Donated park land and funding creates new access to historic redoubt
By Kevin E. Foley
The local state park system grew by nine acres and hikers received a welcome amenity, a new trail and a parking lot at the trailhead, at a ceremony at Winter Hill on Snake Hill Road in Garrison, Thursday (Oct. 16). Winter Hill is the home of several nonprofit organizations including the Hudson Highlands Land Trust (HHLT).
HHLT Executive Director Andy Chmar presided over a brief ribbon cutting and official handover of land donated by philanthropist Chris Buck to the state of New York, which has jurisdiction over much of the local park land. Taking possession of the gift on behalf of the state amidst a light rain was Deputy Commissioner of the Office of Parks, Recreation and Historic Preservation, Carol Clark.

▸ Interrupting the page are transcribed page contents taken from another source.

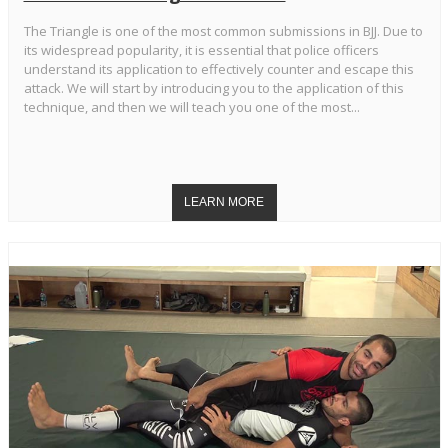
The Triangle is one of the most common submissions in BJJ. Due to
its widespread popularity, it is essential that police officers
understand its application to effectively counter and escape this
attack. We will start by introducing you to the application of this
technique, and then we will teach you one of the most...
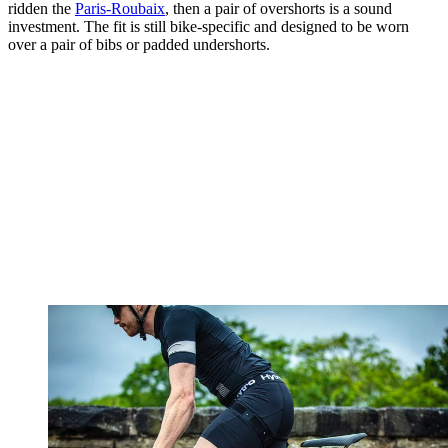
ridden the
Paris-Roubaix
, then a pair of overshorts is a sound
investment. The fit is still bike-specific and designed to be worn
over a pair of bibs or padded undershorts.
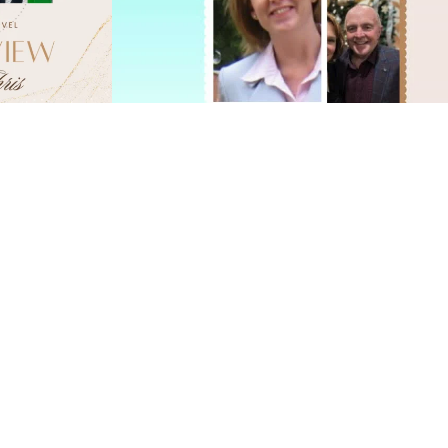
ITALY
oing such a great job for us! It really was flawless. You 
ing to plan another European vacation next year -- I’m
younger! LOL Recommending you to everyone I know!"
cynthia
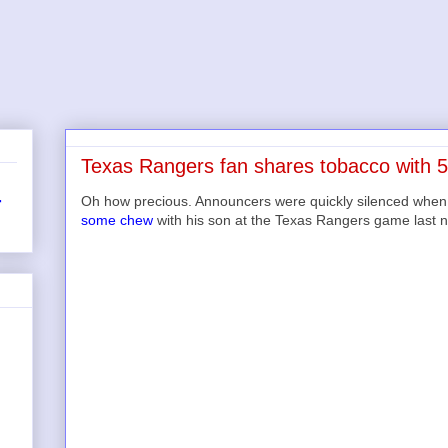
Texas Rangers fan shares tobacco with 5
Oh how precious. Announcers were quickly silenced when
r
some chew
with his son at the Texas Rangers game last n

The 9.4-acre donation will double the size of this section of the Hudson Highlands State Park area. Chmar pointed out that up until now there was only a 10-acre section of the park in this area, originally purchased by the Open Space Institute and donated to the state. The new trail begins east of the entrance to Winter Hill and leads to the historic Northern Redoubt, which dates to the Revolutionary War era when soldiers from the Continental Army camped there. It also served as a key military position in defense of the river and West Point, which sits directly opposite on the western shore of the Hudson River.

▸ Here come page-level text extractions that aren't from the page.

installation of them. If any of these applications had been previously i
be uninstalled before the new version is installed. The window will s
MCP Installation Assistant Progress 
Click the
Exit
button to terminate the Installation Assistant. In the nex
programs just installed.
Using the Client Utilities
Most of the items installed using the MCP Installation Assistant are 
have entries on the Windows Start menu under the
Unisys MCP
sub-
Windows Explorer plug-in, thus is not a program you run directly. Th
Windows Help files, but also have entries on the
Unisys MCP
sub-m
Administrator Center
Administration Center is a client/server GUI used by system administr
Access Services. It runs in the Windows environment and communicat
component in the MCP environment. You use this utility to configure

Chmar credited Buck with first buying and renovating Winter Hill to house HHLT and other organizations, and his willingness to further expand the park and create, along with the Easter Foundation of the Osborn family, the parking lot “to create a safer and more pleasant public access to the historic trail.” The project included the work of the New York-New Jersey Trail Conference organization in the creation of the new trail to the redoubt.

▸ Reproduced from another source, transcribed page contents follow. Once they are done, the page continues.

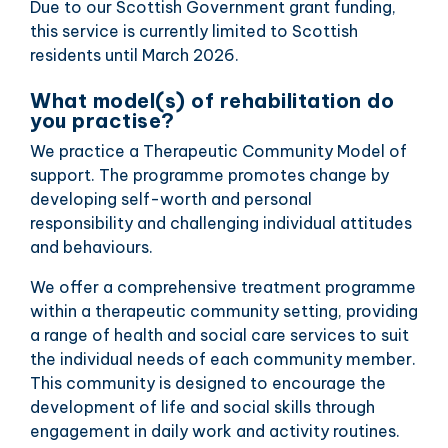
Due to our Scottish Government grant funding,
this service is currently limited to Scottish
residents until March 2026.
What model(s) of rehabilitation do
you practise?
We practice a Therapeutic Community Model of
support. The programme promotes change by
developing self-worth and personal
responsibility and challenging individual attitudes
and behaviours.
We offer a comprehensive treatment programme
within a therapeutic community setting, providing
a range of health and social care services to suit
the individual needs of each community member.
This community is designed to encourage the
development of life and social skills through
engagement in daily work and activity routines.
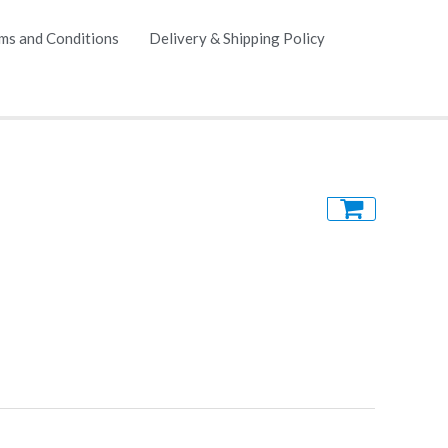
ms and Conditions
Delivery & Shipping Policy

Buck first thanked his father for making the gift possible through his creation of The Peter and Carmen Lucia Buck Foundation and for “teaching me the love of nature which brought me to the Hudson Valley and got me involved in land conservation issues.” He also credited Chmar with “taking a great idea and making it happen. All great ideas in the Hudson valley land on his desk and he seems to know what to do and how to do it.”
Buck also thanked the assembled group of a couple dozen officials from governmental and nonprofit land preservation organizations who were holding a conference in the afternoon at Winter Hill to share ideas and update each other on projects.
Clark noted the expansion of the park and its historic significance as well as the public and private partnerships that have made the local park system grow. She also acknowledged the importance of the parking lot for hikers. “The lack of formal parking was really a problem,” she said.